Article Text
Abstract
Introduction Remote electrocardiographic monitoring (“telemetry”) is a useful tool to identify life threatening arrhythmic complications in hospital inpatients. However, whilst appropriate use criteria (AUC) exist, the application of them is not universal, thus leading to potentially ineffective and inefficient use of this limited resource. We aimed to establish the current level of appropriate use of telemetry in hospital inpatients in our centre, and hypothesised that a new request card in addition to an educational program for requesting clinicians would help to improve adherence to published AUC.
Methods Prospective single centre quality improvement project in a 625-bed district general hospital, with approval from the local clinical governance committee.
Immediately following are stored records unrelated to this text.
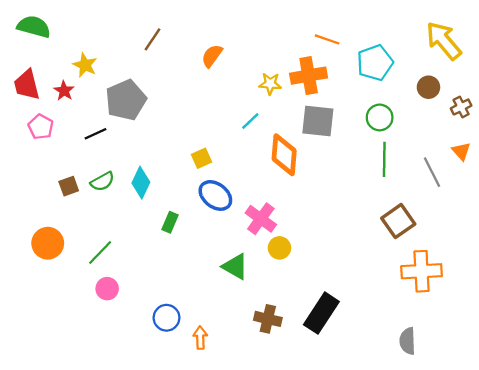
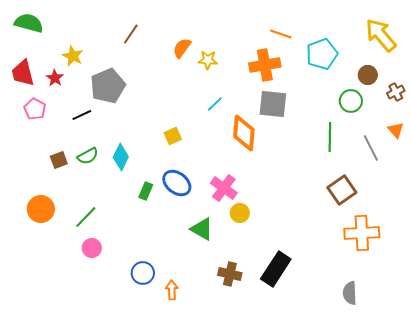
yellow star: (270, 84) -> (208, 60), moved
green circle: (380, 117) -> (351, 101), moved
blue ellipse: (215, 195) -> (177, 183), moved

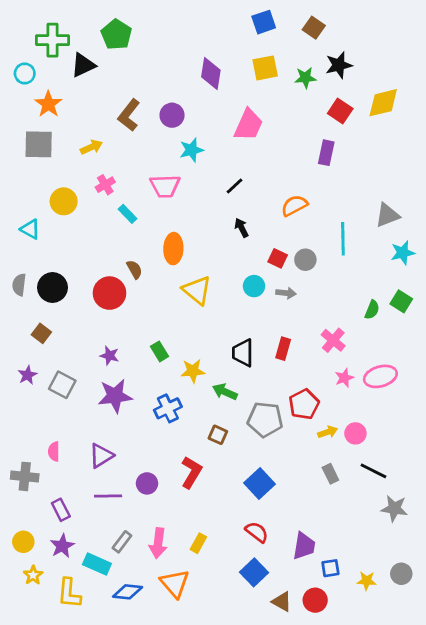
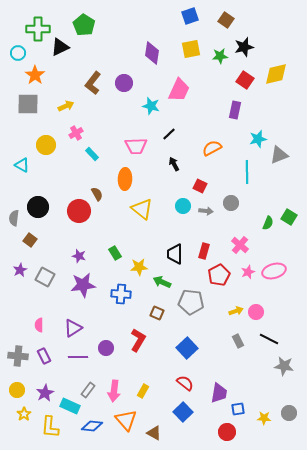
cyan star: (191, 150) -> (151, 106), moved, turned 30
pink trapezoid: (165, 186) -> (136, 146), moved
cyan star: (403, 253) -> (258, 139), moved
gray circle: (305, 260) -> (231, 203), moved
gray semicircle: (19, 285) -> (14, 218), moved
red pentagon: (304, 404) -> (219, 275), moved
blue cross: (168, 408) -> (121, 294), turned 30
gray cross: (25, 476) -> (18, 356), moved
purple rectangle: (61, 510) -> (44, 356), moved
brown triangle: (282, 602) -> (154, 433), moved

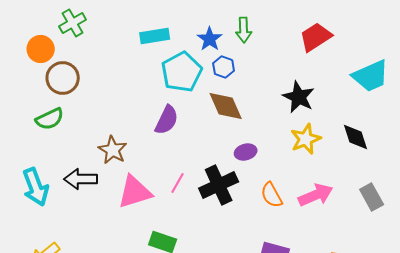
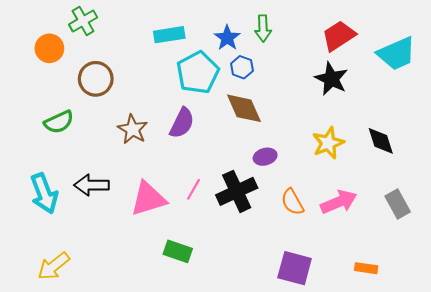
cyan trapezoid: (371, 76) -> (397, 54), moved
brown circle: (63, 78) -> (96, 79), moved
black star: (299, 97) -> (331, 79), moved
brown star: (113, 150) -> (133, 129), moved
Initial data collection was performed over an 8 week period from March to May 2013, and included all patients for whom telemetry was requested for. Data collected included basic demographic and clinical information, the indication for telemetry, and the duration and results of the period of monitoring. The proposed indication was compared with the rating system documented in the American Heart Association 2004 consensus statement for remote electrocardiographic monitoring,1 and classed as level 1 (definitely indicated), level 2 (possibly indicated), or level 3 (not indicated). Following the initial data collection, the telemetry request form was redesigned to better reflect the AUC, and a series of seminars were held for junior clinicians on the use of telemetry at the same centre. The data collection was then repeated over another 8 week cycle from April to June 2015, and the results compared.
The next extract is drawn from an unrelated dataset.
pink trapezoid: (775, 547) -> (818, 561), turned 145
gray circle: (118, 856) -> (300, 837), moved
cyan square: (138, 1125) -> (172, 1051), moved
Results There were 48 patients (29 female) in cycle 1 and 51 patients (27 female) in cycle 2. Mean age was 73.6 ± 12.7 years in cycle 1 and 69.9 ± 17.8 years in cycle 2 (p = 0.231), and mean duration of recording was 3.58 ± 2.90 days in cycle 1 and 2.84 ± 1.93 days in cycle 2 (p = 0.439). The commonest indication in both data cycles was the identification of an electrolyte abnormality. Only one patient (in cycle 1) experienced a life threatening arrhythmia whilst on telemetry. In cycle 1 we identified that only 50% of requests were class 1, and this improved to 75% in cycle 2 (p = 0.042; Figure 1). Additionally there were fewer gaps in recording in cycle 2 (mean 7.1 ± 7.9 h versus 11.6 ± 10.2 h, p = 0.030).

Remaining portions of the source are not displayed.